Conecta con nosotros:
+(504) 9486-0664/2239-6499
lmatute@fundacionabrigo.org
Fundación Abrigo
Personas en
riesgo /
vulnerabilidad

---

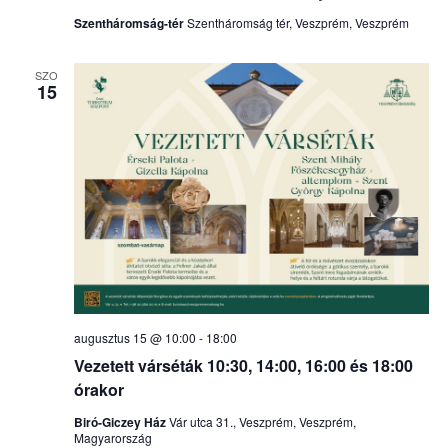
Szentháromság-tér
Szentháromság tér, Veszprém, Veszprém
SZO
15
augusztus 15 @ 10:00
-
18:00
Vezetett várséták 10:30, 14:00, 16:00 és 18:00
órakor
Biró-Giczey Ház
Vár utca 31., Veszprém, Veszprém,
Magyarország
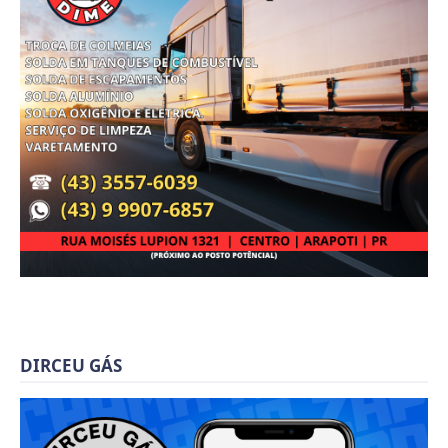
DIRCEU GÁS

**WHAT IS BEING ASKED:**
All that should be written out is the stretch of lines above between the one holding "Fundación Abrigo" and the one holding "vulnerabilidad", inclusive, exactly as given.

**RESPONSE TO THIS TASK:**
Fundación Abrigo
Personas en
riesgo /
vulnerabilidad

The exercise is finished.